Assessing Logical Reasoning Capabilities of Encoder-Only Transformer Models
- URL: http://arxiv.org/abs/2312.11720v2
- Date: Mon, 1 Jul 2024 13:49:45 GMT
- Title: Assessing Logical Reasoning Capabilities of Encoder-Only Transformer Models
- Authors: Paulo Pirozelli, Marcos M. José, Paulo de Tarso P. Filho, Anarosa A. F. Brandão, Fabio G. Cozman,
- Abstract summary: We investigate the extent to which encoder-only transformer language models (LMs) can reason according to logical rules.
We show for several encoder-only LMs that they can be trained, to a reasonable degree, to determine logical validity on various datasets.
By cross-probing fine-tuned models on these datasets, we show that LMs have difficulty in transferring their putative logical reasoning ability.
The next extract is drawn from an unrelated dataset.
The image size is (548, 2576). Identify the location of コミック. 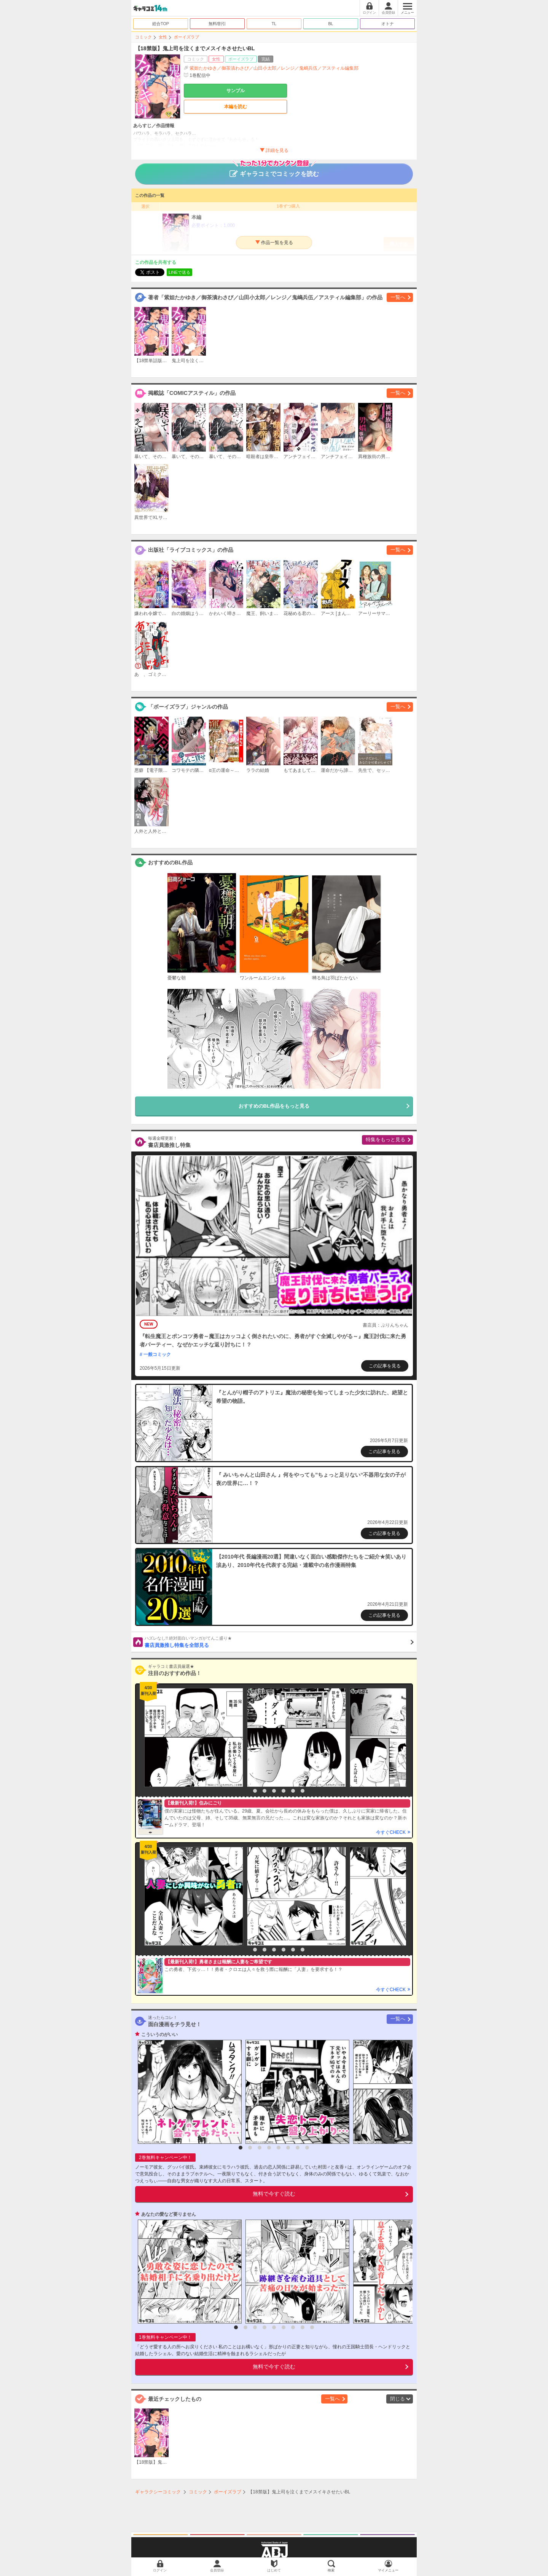
(143, 37).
- Score: 0.13194391758295113
- License: http://creativecommons.org/licenses/by/4.0/
- Abstract: Logical reasoning is central to complex human activities, such as thinking, debating, and planning; it is also a central component of many AI systems as well. In this paper, we investigate the extent to which encoder-only transformer language models (LMs) can reason according to logical rules. We ask whether those LMs can deduce theorems in propositional calculus and first-order logic; if their relative success in these problems reflects general logical capabilities; and which layers contribute the most to the task. First, we show for several encoder-only LMs that they can be trained, to a reasonable degree, to determine logical validity on various datasets. Next, by cross-probing fine-tuned models on these datasets, we show that LMs have difficulty in transferring their putative logical reasoning ability, which suggests that they may have learned dataset-specific features, instead of a general capability. Finally, we conduct a layerwise probing experiment, which shows that the hypothesis classification task is mostly solved through higher layers.